Hematological System Changes During Pregnancy

Increased Parameters
  • Blood Volume: Increases.

  • Plasma Volume: Increases (40-50%).

  • RBC Volume: Increases (20-30%).

  • Placental Perfusion: Increases due to hemodilution.

  • Hemoglobin Mass: Increases (measured in grams).

  • Oxygen Carrying Capacity: Increases.

  • Erythropoietin Levels: Increase.

  • WBC Count: Increases (up to 15,000 cells/mm³ in pregnancy, and up to 25,000 cells/mm³ postpartum).

  • Neutrophils: Increase.

  • Lymphocytes: Increase.

  • T Lymphocytes: Increase.

  • Globulins: Increase (due to estrogen).

  • Sex Hormone Binding Globulin & Thyroid Binding Globulin: Increase

  • All inflammatory markers: (CRP, ESR, Leukocyte Alkaline Phosphatase, Complement C3/C4) Increase

  • Humoral Immunity: Increases.

  • T Helper Cells 2: Increase.

  • Interleukin 4, 10, 13: Increase.

  • All Clotting Factors: Increase (except factors 11 and 13).

Decreased Parameters
  • Non-ionized Calcium: Decreases.

  • Hemoglobin Concentration: Decreases (grams/dL).

  • Viscosity of Blood: Decreases due to hemodilution.

  • Hematocrit (Packed Cell Volume): Decreases.

  • Platelet Count: Decreases (but remains within normal range - benign gestational thrombocytopenia).

  • Eosinophils: Decreases.

  • Plasma Protein Concentration: Decreases (grams/dL).

  • Albumin: Decreases.

  • Factor 11 & 13: Decreases

  • Cell Mediated Immunity: Decreases.

  • T Helper Cells 1: Decreases.

  • Interleukin 2, Tumor Necrosis Factor, Interferon Alpha: Decrease.

Unchanged Parameters
  • B Lymphocytes

  • CD4:CD8 Count

  • Bleeding Time & Clotting Time

  • Antithrombin Time

Key Concepts
  • Hemodilution: Increase in plasma volume is greater than the increase in RBC volume, leading to hemodilution and physiological anemia.

  • Physiological Anemia: Hemoglobin concentration decreases, but should not fall below 11 g/dL.

  • Hypercoagulable State: Pregnancy is a hypercoagulable state; all clotting factors increase except factors 11 and 13.

  • Fibrinolytic Activity and Anticoagulants: Decrease during pregnancy.

  • Immune Status: Pregnancy is an immunodeficient state.

  • Shift in T Helper Cells: There is a shift from T helper cells 1 to T helper cells 2 in normal pregnancy.

Respiratory System Changes During Pregnancy

Numerical Values to Memorize
  • 2: Transverse diameter of the chest increases by 2 cm.

  • 4: Diaphragm is pushed up by 4 cm.

  • 6: Circumference of the chest increases by 6 cm.

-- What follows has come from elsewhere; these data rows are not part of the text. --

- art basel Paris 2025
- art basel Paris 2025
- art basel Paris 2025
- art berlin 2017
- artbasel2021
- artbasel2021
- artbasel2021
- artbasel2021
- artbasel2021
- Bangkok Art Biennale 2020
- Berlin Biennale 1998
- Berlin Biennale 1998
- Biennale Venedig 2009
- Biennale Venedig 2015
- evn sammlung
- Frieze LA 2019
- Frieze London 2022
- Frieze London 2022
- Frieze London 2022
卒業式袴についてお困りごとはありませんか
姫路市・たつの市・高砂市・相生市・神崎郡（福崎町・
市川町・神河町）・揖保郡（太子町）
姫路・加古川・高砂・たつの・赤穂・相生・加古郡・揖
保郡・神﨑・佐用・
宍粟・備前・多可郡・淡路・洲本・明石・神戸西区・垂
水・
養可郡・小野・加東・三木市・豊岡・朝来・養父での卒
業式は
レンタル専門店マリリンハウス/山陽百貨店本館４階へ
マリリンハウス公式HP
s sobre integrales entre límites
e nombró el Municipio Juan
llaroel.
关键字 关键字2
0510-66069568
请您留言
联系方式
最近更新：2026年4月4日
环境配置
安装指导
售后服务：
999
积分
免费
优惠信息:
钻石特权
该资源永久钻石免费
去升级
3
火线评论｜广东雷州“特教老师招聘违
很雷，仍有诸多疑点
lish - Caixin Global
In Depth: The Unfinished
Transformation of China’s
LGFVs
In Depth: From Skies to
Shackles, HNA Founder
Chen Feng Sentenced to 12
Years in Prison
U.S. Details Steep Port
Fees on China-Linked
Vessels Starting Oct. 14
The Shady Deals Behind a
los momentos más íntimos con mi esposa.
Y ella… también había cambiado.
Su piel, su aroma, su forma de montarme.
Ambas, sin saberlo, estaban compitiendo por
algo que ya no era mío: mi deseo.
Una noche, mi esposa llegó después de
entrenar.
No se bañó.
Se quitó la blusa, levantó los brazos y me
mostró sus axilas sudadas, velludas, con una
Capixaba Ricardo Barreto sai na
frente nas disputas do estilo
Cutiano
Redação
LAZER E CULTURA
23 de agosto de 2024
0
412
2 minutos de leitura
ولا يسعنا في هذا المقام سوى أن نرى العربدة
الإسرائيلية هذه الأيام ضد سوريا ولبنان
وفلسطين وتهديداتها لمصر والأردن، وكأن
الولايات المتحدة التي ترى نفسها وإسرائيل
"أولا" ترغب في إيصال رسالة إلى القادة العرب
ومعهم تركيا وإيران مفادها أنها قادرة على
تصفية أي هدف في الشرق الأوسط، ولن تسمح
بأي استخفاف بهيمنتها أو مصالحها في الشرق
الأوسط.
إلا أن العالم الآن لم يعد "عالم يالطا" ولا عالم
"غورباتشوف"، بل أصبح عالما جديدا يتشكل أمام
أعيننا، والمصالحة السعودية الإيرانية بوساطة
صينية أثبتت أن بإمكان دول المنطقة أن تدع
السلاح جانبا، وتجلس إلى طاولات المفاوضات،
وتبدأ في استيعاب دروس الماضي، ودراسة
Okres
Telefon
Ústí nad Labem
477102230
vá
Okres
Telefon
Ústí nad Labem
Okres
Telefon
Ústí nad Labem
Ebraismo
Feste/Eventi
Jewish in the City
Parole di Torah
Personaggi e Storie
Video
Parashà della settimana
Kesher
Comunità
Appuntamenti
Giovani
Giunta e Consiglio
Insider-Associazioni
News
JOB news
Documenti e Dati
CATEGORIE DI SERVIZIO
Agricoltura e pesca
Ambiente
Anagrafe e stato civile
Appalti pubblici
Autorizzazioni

  • Subcostal Angle: Increases from 68 degrees to 103 degrees.

Increased Parameters
  • Inspiratory Capacity

  • Tidal Volume

  • Minute Ventilation

Decreased Parameters
  • Residual Volume

  • Expiratory Reserve Volume

  • Functional Residual Capacity

  • Total Lung Capacity (Slightly)

  • Blood CO2 levels

  • Arteriovenous oxygen gradient

Unchanged Parameters
  • Inspiratory Reserve Volume

  • Respiratory Rate

  • Vital Capacity

  • Blood pH

Key Concepts
  • IC, TV, and Movie: Inspiratory capacity, tidal volume, and minute ventilation increase.

  • IRV: Inspiratory reserve volume, respiratory rate, and vital capacity remain unchanged.

  • Respiratory Alkalosis: Blood carbon dioxide levels decrease.

  • Metabolic Acidosis: Compensatory; kidneys excrete more bicarbonate.

  • Oxygen Levels: Blood oxygen levels increase.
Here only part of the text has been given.